On Fri, Apr 1, 2016 at 7:43 PM, m. asims46535133 <forums_noreply@adobe.com>

Participant
April 3, 2016

Over the time I have suspected the following:

1 - Formatting:

              a - Line spacing

              b - Font size

              c - Paragraph justification etc.)

2 - PDF producer used:

              a - Acrobat PDFMaker

              b - Microsoft office Word

3 -The way the Word file was converted:

              a --Acrobat-> Create->PDF From file

              b - Word->Save As->Adobe PDF (Acrobat PDFMaker Office COM Addin)

              c- Word->Save As->PDF (Publish a copy of the document as a PDF)

4 - Unicode fonts:

              a - Courier New

              b - Arial

              c - Times New Roman

              d - Traditional Arabic

After giving up the quest for pin pointing the cause of the problem, I finally settled with "Microsoft Office Word 2007", Unicode font "Times New Roman", "Adobe Acrobat 9 Standard", 2(a), and 3(a), for my own ease & peace, though the problem is still bothersome.

I was able to confirm the following:

               - Tweaking with paragraph Justify, Justify Low, Justify Medium, Justify High, suddenly show best or worst results.

               - Unicode font "Courier New" acts better in some ways.

               - 3(c) shown to create worst splitting in all, i.e. Word 2007, 2013, and 2016

               - Acrobat 9 and 11 has same splitting results.

I was hoping to find why PDFMaker would introduce blank space (Unicode Hex 0020) only in the search map while its showing none in the actual rendition (display).

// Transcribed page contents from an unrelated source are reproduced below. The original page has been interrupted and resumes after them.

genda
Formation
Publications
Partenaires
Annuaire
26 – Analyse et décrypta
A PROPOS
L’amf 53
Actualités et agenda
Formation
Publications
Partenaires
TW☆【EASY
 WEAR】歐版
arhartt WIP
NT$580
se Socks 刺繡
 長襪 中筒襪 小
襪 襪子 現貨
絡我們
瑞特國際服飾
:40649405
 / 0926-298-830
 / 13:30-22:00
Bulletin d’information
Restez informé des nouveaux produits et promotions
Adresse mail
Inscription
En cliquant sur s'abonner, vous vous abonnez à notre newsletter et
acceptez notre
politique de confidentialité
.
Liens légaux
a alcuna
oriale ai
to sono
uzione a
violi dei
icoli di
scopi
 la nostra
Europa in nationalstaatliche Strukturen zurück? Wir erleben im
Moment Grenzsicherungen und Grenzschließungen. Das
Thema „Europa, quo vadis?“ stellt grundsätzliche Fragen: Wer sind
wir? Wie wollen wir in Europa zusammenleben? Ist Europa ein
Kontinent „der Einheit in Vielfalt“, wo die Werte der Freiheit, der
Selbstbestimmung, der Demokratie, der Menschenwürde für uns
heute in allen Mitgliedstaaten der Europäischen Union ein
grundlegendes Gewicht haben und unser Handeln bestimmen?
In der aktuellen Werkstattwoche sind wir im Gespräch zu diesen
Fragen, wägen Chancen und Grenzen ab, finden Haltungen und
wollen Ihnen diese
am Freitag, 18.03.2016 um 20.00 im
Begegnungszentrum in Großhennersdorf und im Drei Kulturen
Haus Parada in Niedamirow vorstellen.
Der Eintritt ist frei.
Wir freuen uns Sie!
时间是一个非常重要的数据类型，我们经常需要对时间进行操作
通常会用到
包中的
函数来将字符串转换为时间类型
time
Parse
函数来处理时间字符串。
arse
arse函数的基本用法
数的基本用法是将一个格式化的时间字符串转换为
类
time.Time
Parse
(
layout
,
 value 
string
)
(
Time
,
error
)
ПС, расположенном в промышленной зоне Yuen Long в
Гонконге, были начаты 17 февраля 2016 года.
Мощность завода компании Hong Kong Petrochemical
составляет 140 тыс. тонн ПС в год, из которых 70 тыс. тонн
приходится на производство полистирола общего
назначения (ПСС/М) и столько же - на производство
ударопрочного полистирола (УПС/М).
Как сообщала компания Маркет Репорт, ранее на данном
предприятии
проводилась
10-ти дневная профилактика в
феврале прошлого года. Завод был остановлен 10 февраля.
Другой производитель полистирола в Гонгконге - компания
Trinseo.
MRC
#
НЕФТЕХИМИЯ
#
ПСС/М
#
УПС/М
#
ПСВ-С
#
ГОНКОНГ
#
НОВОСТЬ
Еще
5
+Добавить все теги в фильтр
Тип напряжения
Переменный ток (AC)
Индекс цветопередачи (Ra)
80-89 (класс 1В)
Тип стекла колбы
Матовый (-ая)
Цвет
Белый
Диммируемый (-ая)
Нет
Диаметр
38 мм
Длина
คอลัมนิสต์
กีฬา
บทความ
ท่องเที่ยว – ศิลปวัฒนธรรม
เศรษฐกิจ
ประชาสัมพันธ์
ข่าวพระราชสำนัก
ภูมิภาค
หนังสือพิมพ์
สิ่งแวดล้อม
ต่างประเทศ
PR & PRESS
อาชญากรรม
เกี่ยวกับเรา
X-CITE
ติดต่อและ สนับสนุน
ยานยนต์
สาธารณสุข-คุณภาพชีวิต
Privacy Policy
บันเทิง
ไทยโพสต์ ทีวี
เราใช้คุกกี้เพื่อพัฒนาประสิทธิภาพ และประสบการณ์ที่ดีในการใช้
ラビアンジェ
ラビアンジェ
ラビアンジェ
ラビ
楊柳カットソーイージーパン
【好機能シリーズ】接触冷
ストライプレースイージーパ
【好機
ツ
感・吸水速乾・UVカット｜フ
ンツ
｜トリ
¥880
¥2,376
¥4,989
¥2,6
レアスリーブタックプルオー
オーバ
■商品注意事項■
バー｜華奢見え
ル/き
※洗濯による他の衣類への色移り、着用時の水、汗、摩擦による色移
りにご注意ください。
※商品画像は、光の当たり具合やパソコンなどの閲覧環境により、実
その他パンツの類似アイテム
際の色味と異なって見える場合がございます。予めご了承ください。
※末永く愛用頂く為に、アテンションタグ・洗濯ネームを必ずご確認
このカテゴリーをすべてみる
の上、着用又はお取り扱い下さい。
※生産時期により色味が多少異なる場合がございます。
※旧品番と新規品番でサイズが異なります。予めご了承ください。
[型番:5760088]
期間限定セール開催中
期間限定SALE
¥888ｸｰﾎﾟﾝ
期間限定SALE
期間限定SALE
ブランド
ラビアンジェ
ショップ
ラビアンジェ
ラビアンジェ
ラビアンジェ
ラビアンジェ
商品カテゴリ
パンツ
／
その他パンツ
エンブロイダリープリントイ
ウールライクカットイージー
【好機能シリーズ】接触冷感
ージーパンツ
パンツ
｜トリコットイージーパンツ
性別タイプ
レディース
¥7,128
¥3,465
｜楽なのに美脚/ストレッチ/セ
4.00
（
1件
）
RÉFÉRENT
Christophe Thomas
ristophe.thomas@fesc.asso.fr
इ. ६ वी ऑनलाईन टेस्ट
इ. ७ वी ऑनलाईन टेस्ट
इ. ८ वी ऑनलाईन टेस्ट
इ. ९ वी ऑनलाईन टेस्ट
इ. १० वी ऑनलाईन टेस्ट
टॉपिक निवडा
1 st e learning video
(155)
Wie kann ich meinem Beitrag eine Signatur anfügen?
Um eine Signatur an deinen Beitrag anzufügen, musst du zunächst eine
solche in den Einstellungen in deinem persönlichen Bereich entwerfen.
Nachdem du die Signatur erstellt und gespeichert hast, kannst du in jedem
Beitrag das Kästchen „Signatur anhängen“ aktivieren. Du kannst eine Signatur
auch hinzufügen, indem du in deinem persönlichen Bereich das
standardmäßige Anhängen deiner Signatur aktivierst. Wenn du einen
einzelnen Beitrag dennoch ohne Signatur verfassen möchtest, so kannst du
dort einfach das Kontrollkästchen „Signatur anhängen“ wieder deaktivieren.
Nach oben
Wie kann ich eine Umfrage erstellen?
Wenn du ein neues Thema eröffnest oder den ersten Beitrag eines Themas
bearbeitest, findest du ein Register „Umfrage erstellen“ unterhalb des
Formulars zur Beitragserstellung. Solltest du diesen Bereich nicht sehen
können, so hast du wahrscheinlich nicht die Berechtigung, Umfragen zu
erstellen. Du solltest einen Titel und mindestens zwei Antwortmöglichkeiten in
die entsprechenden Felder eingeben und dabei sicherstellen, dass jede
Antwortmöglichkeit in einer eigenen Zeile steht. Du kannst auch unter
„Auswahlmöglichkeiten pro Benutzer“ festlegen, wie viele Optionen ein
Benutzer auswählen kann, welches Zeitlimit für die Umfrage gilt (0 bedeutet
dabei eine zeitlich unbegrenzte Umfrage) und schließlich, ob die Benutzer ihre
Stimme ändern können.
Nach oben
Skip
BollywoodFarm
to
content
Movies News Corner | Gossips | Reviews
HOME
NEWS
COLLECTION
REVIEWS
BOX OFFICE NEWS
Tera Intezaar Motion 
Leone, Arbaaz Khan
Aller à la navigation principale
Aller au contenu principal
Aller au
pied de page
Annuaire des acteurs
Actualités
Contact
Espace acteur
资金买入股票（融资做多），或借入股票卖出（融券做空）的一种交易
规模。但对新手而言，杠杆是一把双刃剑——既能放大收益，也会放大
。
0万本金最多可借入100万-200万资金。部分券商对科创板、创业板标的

Thankfully appreciated your response

Asim

try67
Community Expert
Community Expert
April 3, 2016

When you use the File - Save As - Adobe PDF command in Word you're not actually using the PDFMaker plugin, though. You're using a built-in function of Word.

To use the PDFMaker plugin you need to either generate the file from within Acrobat (like you did in 3a) or to use the Acrobat tab in the ribbon (or the button in the toolbar, in earlier versions of Office). The other way to generate the PDF using Adobe technology is with the Adobe PDF printer, of course.